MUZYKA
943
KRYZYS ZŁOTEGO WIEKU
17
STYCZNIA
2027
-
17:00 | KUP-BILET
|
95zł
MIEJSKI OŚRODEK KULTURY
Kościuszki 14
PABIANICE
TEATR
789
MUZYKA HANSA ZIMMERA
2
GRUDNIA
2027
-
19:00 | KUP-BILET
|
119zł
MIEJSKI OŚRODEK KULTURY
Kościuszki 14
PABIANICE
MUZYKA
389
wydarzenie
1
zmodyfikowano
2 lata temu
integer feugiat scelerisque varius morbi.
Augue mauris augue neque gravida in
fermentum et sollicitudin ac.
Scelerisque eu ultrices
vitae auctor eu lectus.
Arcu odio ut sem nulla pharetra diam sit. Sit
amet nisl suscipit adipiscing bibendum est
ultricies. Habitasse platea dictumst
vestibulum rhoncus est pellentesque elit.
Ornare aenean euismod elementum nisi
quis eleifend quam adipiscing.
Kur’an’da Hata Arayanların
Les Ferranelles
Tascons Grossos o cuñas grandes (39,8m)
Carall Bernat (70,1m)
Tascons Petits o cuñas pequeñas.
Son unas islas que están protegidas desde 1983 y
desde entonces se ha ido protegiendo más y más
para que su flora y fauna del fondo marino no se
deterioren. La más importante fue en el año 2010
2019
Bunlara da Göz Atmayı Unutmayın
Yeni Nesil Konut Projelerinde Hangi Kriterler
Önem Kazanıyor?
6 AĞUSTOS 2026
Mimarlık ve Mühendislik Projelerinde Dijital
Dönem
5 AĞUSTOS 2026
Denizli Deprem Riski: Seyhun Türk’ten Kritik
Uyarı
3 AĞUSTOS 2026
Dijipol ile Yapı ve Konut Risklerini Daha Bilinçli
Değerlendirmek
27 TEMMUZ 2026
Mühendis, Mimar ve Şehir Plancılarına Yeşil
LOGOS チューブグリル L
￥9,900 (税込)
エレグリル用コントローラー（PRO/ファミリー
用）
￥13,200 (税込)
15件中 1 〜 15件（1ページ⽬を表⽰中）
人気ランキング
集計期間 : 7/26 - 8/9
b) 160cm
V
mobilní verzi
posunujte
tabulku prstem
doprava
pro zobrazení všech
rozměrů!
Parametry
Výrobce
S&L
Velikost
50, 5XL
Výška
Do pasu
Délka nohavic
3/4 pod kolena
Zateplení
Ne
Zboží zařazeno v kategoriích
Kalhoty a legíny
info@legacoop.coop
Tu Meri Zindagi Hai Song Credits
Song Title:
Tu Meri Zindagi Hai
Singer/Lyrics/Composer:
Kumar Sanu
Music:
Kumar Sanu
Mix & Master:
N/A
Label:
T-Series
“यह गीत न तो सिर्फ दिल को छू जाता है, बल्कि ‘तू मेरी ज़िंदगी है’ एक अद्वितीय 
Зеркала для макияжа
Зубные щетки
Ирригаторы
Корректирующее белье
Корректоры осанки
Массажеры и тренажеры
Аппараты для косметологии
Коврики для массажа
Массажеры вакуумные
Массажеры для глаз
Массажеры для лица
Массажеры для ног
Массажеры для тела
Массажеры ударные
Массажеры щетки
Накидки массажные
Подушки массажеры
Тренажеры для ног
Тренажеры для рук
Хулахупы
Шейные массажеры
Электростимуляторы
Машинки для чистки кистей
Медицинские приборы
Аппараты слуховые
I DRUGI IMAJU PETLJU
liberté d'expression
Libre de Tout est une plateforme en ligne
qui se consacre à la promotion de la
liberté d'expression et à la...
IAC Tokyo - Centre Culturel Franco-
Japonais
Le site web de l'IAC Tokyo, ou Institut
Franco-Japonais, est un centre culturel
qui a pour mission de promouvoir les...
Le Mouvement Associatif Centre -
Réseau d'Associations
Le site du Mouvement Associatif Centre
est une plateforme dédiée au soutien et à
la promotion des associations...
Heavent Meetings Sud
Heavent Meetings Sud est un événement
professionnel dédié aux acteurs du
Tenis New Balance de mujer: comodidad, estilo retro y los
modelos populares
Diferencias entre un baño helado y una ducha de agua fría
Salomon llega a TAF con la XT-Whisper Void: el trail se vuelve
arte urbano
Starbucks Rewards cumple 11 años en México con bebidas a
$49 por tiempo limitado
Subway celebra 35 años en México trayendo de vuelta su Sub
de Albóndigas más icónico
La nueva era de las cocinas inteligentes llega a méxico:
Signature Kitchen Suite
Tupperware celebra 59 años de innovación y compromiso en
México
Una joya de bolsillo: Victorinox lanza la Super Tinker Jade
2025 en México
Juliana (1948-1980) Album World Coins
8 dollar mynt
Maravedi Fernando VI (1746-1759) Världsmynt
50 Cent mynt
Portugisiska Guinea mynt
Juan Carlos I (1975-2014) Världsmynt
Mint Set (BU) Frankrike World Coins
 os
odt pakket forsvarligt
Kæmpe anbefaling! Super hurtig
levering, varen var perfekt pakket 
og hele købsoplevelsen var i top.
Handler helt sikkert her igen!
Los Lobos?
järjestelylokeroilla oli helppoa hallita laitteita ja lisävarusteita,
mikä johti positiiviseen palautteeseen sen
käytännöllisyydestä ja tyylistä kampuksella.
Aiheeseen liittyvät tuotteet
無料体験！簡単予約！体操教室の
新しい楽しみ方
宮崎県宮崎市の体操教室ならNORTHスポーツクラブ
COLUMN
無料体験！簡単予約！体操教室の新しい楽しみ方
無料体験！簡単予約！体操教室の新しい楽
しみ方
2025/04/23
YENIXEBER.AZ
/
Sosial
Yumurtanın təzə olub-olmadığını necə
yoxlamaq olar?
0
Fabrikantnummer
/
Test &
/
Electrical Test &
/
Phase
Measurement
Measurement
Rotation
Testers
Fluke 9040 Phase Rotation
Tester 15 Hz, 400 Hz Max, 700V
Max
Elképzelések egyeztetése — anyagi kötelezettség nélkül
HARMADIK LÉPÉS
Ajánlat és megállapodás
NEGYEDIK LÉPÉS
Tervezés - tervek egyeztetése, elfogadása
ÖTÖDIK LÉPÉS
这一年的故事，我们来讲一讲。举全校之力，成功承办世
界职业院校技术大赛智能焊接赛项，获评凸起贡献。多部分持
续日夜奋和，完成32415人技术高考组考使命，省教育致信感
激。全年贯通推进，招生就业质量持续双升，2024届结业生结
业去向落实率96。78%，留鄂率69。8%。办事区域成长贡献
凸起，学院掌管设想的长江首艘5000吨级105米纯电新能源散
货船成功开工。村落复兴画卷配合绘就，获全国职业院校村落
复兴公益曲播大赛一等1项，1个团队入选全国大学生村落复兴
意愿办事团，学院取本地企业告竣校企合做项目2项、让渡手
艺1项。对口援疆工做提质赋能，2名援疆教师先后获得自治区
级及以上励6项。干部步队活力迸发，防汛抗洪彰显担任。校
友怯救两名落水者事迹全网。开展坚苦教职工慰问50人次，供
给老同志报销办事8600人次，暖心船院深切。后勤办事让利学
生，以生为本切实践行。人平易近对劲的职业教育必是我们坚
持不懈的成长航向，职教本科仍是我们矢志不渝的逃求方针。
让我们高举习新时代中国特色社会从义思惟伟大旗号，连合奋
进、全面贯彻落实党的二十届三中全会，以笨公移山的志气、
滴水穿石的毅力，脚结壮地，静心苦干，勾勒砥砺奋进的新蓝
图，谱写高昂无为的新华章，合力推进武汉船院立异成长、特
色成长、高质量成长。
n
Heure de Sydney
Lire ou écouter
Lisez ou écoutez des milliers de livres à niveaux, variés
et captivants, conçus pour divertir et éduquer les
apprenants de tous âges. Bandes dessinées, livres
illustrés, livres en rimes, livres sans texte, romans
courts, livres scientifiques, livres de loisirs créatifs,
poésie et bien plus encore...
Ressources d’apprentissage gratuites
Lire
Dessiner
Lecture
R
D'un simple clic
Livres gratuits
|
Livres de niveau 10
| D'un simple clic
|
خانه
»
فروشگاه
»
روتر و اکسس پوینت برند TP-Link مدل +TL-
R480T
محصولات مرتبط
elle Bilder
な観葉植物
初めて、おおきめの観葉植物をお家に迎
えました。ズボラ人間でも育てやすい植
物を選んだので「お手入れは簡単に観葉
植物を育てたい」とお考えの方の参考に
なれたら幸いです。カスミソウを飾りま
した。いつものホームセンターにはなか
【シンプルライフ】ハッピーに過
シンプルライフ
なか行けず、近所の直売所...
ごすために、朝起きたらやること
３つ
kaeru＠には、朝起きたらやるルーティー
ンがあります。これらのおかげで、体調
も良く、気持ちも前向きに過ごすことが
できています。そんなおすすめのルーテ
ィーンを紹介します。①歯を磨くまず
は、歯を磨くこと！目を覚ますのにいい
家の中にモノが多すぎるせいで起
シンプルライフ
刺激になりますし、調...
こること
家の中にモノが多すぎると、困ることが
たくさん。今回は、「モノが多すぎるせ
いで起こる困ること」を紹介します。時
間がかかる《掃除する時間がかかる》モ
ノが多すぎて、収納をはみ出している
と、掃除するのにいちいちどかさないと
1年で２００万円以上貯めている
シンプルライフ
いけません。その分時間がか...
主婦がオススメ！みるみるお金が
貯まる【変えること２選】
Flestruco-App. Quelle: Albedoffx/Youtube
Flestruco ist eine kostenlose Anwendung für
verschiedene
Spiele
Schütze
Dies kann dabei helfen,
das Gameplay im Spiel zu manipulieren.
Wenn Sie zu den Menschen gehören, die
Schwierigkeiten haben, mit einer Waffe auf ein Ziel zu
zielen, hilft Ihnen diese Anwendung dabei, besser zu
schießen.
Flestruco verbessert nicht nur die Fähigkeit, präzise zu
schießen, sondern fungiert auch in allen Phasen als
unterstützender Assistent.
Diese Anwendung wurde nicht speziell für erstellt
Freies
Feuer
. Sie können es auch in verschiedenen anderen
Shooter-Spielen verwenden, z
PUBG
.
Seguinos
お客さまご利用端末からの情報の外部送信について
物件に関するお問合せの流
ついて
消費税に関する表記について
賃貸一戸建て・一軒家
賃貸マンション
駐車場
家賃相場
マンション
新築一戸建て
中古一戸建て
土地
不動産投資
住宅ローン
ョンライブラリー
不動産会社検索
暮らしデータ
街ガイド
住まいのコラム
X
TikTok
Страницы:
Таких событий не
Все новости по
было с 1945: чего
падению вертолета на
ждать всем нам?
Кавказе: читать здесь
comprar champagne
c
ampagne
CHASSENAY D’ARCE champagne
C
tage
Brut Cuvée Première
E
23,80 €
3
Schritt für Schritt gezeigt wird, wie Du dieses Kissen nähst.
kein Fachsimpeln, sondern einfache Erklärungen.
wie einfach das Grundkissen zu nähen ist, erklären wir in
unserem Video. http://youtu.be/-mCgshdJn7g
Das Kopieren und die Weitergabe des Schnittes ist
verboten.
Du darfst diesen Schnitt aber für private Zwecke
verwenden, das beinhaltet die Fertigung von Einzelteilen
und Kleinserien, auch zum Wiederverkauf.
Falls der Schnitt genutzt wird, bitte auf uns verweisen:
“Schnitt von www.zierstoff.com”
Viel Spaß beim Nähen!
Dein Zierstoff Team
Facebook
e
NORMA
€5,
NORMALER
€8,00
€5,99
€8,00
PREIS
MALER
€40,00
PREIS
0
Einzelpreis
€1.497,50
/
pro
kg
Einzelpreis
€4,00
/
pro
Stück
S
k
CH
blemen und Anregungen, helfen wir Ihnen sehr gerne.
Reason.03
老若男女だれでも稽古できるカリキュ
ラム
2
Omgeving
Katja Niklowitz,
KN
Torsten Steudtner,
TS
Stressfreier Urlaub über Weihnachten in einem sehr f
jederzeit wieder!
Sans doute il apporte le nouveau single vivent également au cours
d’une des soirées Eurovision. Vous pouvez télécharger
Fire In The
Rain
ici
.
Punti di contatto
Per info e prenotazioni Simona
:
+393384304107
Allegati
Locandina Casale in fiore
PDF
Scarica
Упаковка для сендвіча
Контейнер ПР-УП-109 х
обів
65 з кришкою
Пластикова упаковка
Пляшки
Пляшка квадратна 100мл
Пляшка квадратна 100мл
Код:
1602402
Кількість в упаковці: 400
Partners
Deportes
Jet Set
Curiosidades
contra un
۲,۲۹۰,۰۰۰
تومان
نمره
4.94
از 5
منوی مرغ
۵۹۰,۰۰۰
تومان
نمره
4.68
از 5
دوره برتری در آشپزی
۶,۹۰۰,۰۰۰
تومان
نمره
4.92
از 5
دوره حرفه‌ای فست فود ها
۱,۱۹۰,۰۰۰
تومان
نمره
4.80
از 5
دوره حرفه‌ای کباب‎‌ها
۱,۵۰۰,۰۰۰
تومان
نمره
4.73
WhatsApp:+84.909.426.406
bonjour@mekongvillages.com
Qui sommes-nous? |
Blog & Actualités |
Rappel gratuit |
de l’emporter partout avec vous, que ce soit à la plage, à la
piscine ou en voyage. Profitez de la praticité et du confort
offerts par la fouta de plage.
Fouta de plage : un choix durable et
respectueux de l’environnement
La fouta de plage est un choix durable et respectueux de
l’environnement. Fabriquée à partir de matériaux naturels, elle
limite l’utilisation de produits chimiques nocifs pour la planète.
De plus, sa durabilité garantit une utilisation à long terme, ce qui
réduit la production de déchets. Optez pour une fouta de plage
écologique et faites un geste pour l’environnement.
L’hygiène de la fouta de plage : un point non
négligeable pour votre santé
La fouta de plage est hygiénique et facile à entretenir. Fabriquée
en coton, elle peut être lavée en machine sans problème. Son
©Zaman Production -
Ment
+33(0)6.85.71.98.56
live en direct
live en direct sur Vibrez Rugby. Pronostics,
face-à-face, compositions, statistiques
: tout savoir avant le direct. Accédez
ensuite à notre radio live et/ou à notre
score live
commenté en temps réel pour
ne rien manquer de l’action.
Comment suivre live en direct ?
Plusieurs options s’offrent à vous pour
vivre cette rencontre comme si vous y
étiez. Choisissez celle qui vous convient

________________________

What this task involves
Lines holding the string "dabei": find them in the listing above and copy each one.

Your response
Dies kann dabei helfen,
zielen, hilft Ihnen diese Anwendung dabei, besser zu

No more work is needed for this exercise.